A short log beats vague memory. Track flushes, night sweats, joint pain, mood, sleep, and bleeding days on a simple grid. Note missed doses, patch lift-off, or gel timing. Record blood pressure at home if you have a cuff. Add any new meds, supplements, or long trips.

Bring the log to each visit. It speeds good choices on dose and route. It also shows patterns, like headaches linked with the luteal phase on a cyclical plan, or tender breasts when the gel dose crept up.

Do You Need Routine Blood Tests?

In menopause care, dose changes are usually guided by symptoms and side effects, not hormone blood levels. Some checks are still useful at times: thyroid tests when fatigue is out of scale, iron stores with heavy bleeds, or a lipid panel when risk rises with age or family history. Your clinician will tailor this to you.

Special Cases: Early Menopause And POI

When periods stop before 45, or before 40 in POI, HRT often runs longer and may need closer follow-up around bone health and fertility planning. Bone density scans can guide care. Many choose transdermal routes when migraine aura or raised clot risk sits in the background. If contraception is still needed during perimenopause, ask which HRT choices pair cleanly with it.

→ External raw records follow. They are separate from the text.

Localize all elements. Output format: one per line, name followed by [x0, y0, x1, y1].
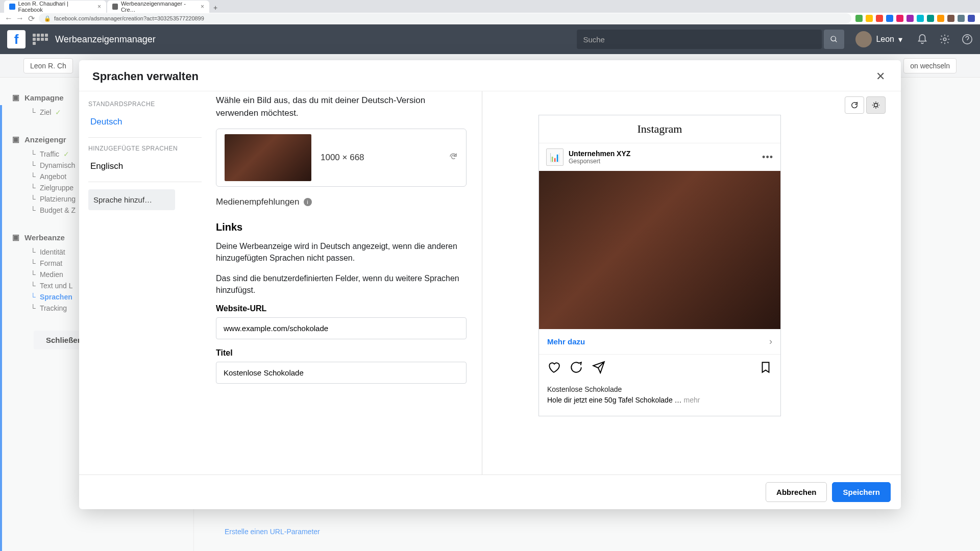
tab-title: Werbeanzeigenmanager - Cre… [121, 1, 194, 13]
added-lang-label: Hinzugefügte Sprachen [88, 145, 202, 152]
lang-englisch[interactable]: Englisch [88, 158, 202, 174]
cta-text: Mehr dazu [547, 337, 585, 346]
more-link[interactable]: mehr [683, 396, 700, 404]
close-icon[interactable]: ✕ [873, 69, 888, 84]
close-icon[interactable]: × [97, 3, 101, 10]
reload-button[interactable]: ⟳ [28, 15, 35, 22]
cta-row[interactable]: Mehr dazu › [539, 329, 780, 355]
ig-caption: Kostenlose Schokolade Hole dir jetzt ein… [539, 382, 780, 416]
url-text: facebook.com/adsmanager/creation?act=303… [54, 15, 204, 21]
preview-column: Instagram 📊 Unternehmen XYZ Gesponsert •… [482, 91, 901, 474]
links-para1: Deine Werbeanzeige wird in Deutsch angez… [216, 240, 467, 264]
ext-icon[interactable] [958, 15, 965, 22]
ig-profile-row: 📊 Unternehmen XYZ Gesponsert ••• [539, 143, 780, 171]
tab-title: Leon R. Chaudhari | Facebook [18, 1, 91, 13]
ext-icon[interactable] [947, 15, 954, 22]
tabs-bar: Leon R. Chaudhari | Facebook× Werbeanzei… [0, 0, 980, 13]
bookmark-icon[interactable] [759, 361, 772, 376]
instagram-preview: Instagram 📊 Unternehmen XYZ Gesponsert •… [538, 115, 781, 416]
caption-title: Kostenlose Schokolade [547, 384, 772, 395]
user-name: Leon [876, 35, 894, 44]
image-card[interactable]: 1000 × 668 [216, 129, 467, 187]
browser-tab[interactable]: Leon R. Chaudhari | Facebook× [4, 1, 106, 13]
links-heading: Links [216, 221, 467, 233]
lock-icon: 🔒 [44, 15, 51, 22]
address-bar: ← → ⟳ 🔒 facebook.com/adsmanager/creation… [0, 13, 980, 24]
instagram-logo: Instagram [539, 115, 780, 143]
search-button[interactable] [824, 30, 844, 49]
svg-point-2 [943, 38, 946, 41]
lang-deutsch[interactable]: Deutsch [88, 114, 202, 130]
ext-icon[interactable] [968, 15, 975, 22]
title-label: Titel [216, 348, 467, 358]
media-recommendations[interactable]: Medienempfehlungen i [216, 197, 467, 207]
reload-preview-icon[interactable] [845, 96, 864, 114]
forward-button[interactable]: → [16, 15, 23, 22]
facebook-logo[interactable]: f [7, 30, 26, 48]
save-button[interactable]: Speichern [832, 482, 891, 502]
refresh-icon[interactable] [449, 152, 458, 163]
info-icon[interactable]: i [304, 198, 312, 206]
user-menu[interactable]: Leon ▾ [855, 31, 902, 47]
browser-tab[interactable]: Werbeanzeigenmanager - Cre…× [107, 1, 209, 13]
more-icon[interactable]: ••• [762, 152, 773, 163]
instruction-text: Wähle ein Bild aus, das du mit deiner De… [216, 94, 467, 119]
url-field[interactable]: 🔒 facebook.com/adsmanager/creation?act=3… [39, 13, 851, 23]
ext-icon[interactable] [906, 15, 914, 22]
help-icon[interactable] [962, 34, 973, 45]
new-tab-button[interactable]: + [210, 3, 220, 13]
ext-icon[interactable] [876, 15, 883, 22]
modal-body: Standardsprache Deutsch Hinzugefügte Spr… [79, 91, 901, 474]
website-url-input[interactable] [216, 317, 467, 339]
ig-actions [539, 355, 780, 382]
sponsored-label: Gesponsert [569, 158, 630, 165]
url-label: Website-URL [216, 304, 467, 313]
image-thumbnail [225, 134, 311, 181]
browser-chrome: Leon R. Chaudhari | Facebook× Werbeanzei… [0, 0, 980, 24]
links-para2: Das sind die benutzerdefinierten Felder,… [216, 272, 467, 296]
title-input[interactable] [216, 362, 467, 384]
ext-icon[interactable] [917, 15, 924, 22]
divider [88, 137, 202, 138]
language-sidebar: Standardsprache Deutsch Hinzugefügte Spr… [79, 91, 207, 474]
bug-icon[interactable] [866, 96, 886, 114]
chevron-right-icon: › [769, 336, 772, 347]
comment-icon[interactable] [570, 361, 583, 376]
ext-icon[interactable] [866, 15, 873, 22]
preview-tools [845, 96, 886, 114]
app-switcher-icon[interactable] [33, 32, 48, 47]
default-lang-label: Standardsprache [88, 101, 202, 108]
ext-icon[interactable] [896, 15, 903, 22]
ext-icon[interactable] [927, 15, 934, 22]
search-placeholder: Suche [583, 35, 605, 44]
gear-icon[interactable] [939, 34, 950, 45]
topnav-icons [917, 34, 973, 45]
divider [88, 182, 202, 182]
chevron-down-icon: ▾ [898, 35, 902, 44]
modal-title: Sprachen verwalten [92, 70, 199, 83]
modal-languages: Sprachen verwalten ✕ Standardsprache Deu… [79, 60, 901, 509]
ext-icon[interactable] [886, 15, 893, 22]
svg-line-1 [835, 40, 837, 42]
bell-icon[interactable] [917, 34, 928, 45]
center-column: Wähle ein Bild aus, das du mit deiner De… [207, 91, 482, 474]
back-button[interactable]: ← [5, 15, 12, 22]
heart-icon[interactable] [547, 361, 560, 376]
ext-icon[interactable] [937, 15, 944, 22]
extension-icons [855, 15, 975, 22]
caption-body: Hole dir jetzt eine 50g Tafel Schokolade… [547, 396, 683, 404]
advertiser-name: Unternehmen XYZ [569, 149, 630, 158]
favicon [112, 4, 118, 10]
modal-header: Sprachen verwalten ✕ [79, 60, 901, 91]
ext-icon[interactable] [855, 15, 863, 22]
app-title: Werbeanzeigenmanager [55, 34, 156, 45]
close-icon[interactable]: × [201, 3, 204, 10]
modal-footer: Abbrechen Speichern [79, 474, 901, 509]
search-input[interactable]: Suche [577, 30, 822, 49]
share-icon[interactable] [592, 361, 605, 376]
top-nav: f Werbeanzeigenmanager Suche Leon ▾ [0, 24, 980, 54]
cancel-button[interactable]: Abbrechen [766, 482, 827, 502]
add-language-button[interactable]: Sprache hinzuf… [88, 189, 175, 210]
svg-point-4 [874, 104, 878, 107]
avatar [855, 31, 872, 47]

Genitourinary symptoms can linger even with systemic treatment. Local vaginal oestrogen can be added at any time and can be used long term with routine checks. If sex pain or bladder urgency hangs on, mention it. Small, steady changes can add up.

Transdermal Or Oral: Does Route Change Follow-Up?

Route doesn’t change the three-month and yearly schedule, but it can shape what you talk through at each visit. With tablets, the chat leans toward headaches, nausea, or blood pressure trends. With gels and patches, it often turns to where to place product, how to stop patches lifting, or how to space gel doses. If the blood pressure runs high, many switch to a patch or gel and feel better on that track.

When To Think About Stopping Or Pausing

There’s no set age when HRT must end. Many aim to taper when symptoms stay mild for a stretch. Some pause before planned surgery that carries high clot risk, then restart when safe. If you do try a taper, book a review to plan it and to set a fallback if flushes roar back.

Trusted Sources

For a clear clinican guide on timing and what each visit should include, see the British Menopause Society HRT guide. It states a review at three months after starting or a change, then at least yearly once stable. For broad care advice on menopause, see the NICE recommendations page. Both pages are written for health care teams and align with mainstream care.

They reflect mainstream recommendations and are updated on a schedule by the publishers for clinical use.

HRT Review Prep Checklist

Item Why It Matters Quick Notes
Symptom log Shows trends and dose response Bring 4–12 weeks of notes
Bleeding record Guides regimen choice Note any bleed on no-bleed plans
Blood pressure Flags route choice Transdermal may suit raised values
Medication list Checks interactions Include over-the-counter items
Screening dates Keeps recall on track Mammogram and smear dates
Lifestyle notes Bone and heart health Exercise, calcium intake, vitamin D

Putting It All Into A Simple Plan

Here’s a plain plan that fits most users of HRT. Start or change therapy, then book a three-month review. Bring a symptom log and your questions. Adjust dose, route, or progestogen as needed. Once you feel steady, book a yearly visit and keep the door open for earlier care if red flags pop up or life shifts. Keep screening on time. Keep a spare box or patch pack so supply snags don’t force a break.

This rhythm is simple, flexible, and easy to follow. It keeps relief front and center and lowers risk while you use the treatment that helps you feel like yourself again.